Disgusting. Hope you get it back and not too thrashed. Terrible news.


----------



## [email protected] (Mar 5, 2007)

from the website of the garage....

feel free to use this image, you are clear to use from the AB end...


----------



## J and J (Apr 4, 2010)

Tricky yes mate. Thanks AB didn't think of that.


----------



## dubber (Oct 2, 2011)

I thought mr.autobrite had it parked on his drive and was holding it ransom! :lol: On a more serious note i hope you get it back in one peice


----------



## Big Buffer (Jan 1, 2011)

Whats the latest then


----------



## [email protected] (Mar 5, 2007)

posted to our facebook page + cruz notts, and notts strip.


----------



## Tricky Red (Mar 3, 2007)

J and J said:


> Tricky yes mate. Thanks AB didn't think of that.

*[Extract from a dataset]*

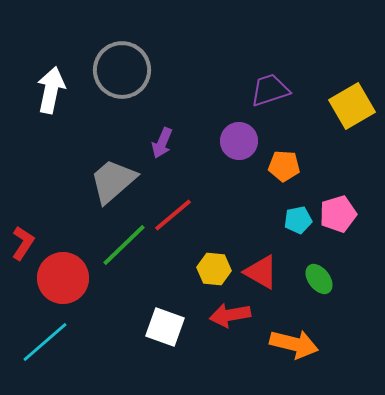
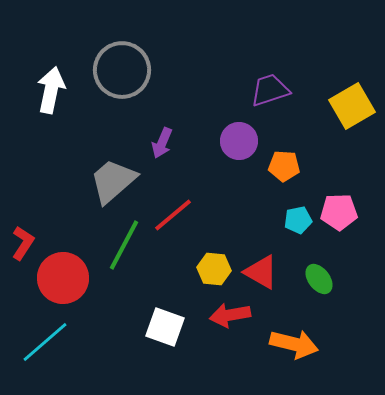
pink pentagon: moved 1 px right, 2 px up; rotated 15 degrees clockwise
green line: rotated 18 degrees counterclockwise
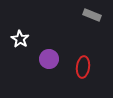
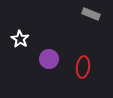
gray rectangle: moved 1 px left, 1 px up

Best of luck mate finding it. Nice garage Parkway.


----------



## Chicane (Mar 31, 2011)

was there a tracker fitted?


----------



## J and J (Apr 4, 2010)

Thanks again to everybody for all the help. Will post when we find out more. AB that's a brill picture.


----------



## Nath (Jun 20, 2010)

There really is some real scum in the world. Good luck and hopefully WHEN you get it back it will be in one piece.


----------



## SarahAnn (Apr 6, 2011)

I wonder if there is any news on this?


----------



## grant motox (Dec 30, 2010)

J and J said:


> Thanks for your help. The car as now done a drive off from a petrol station after filling up. He managed to take it by asking to have a look round the car.


the petrol station?


----------



## Tricky Red (Mar 3, 2007)

J and J said:


> Thanks again to everybody for all the help. Will post when we find out more. AB that's a brill picture.


Any news J ?


----------



## bobssignum (Apr 12, 2008)

Link posted on Vectra-c.com


----------



## J and J (Apr 4, 2010)

No news yet, I'm starting to think it's been stripped and the parts are being sold on. I will post up when I know any more.

Thanks again everybody


----------



## Alan W (May 11, 2006)

I'll post a link to this Thread on R32oc.com :thumb:

Alan W

EDIT> THIS THREAD now posted on R32oc.com - Hope it helps.


----------



## Adrian Convery (May 27, 2010)

Take it this is a mk4 judging from the reg for anyone that doesn't know what shape he's talking about


----------



## Alan W (May 11, 2006)

Adrian Convery said:


> Take it this is a mk4 judging from the reg for anyone that doesn't know what shape he's talking about


Yes!

Alan W


----------



## gary3306 (Feb 20, 2006)

Now on Audi-Sport.net too.


----------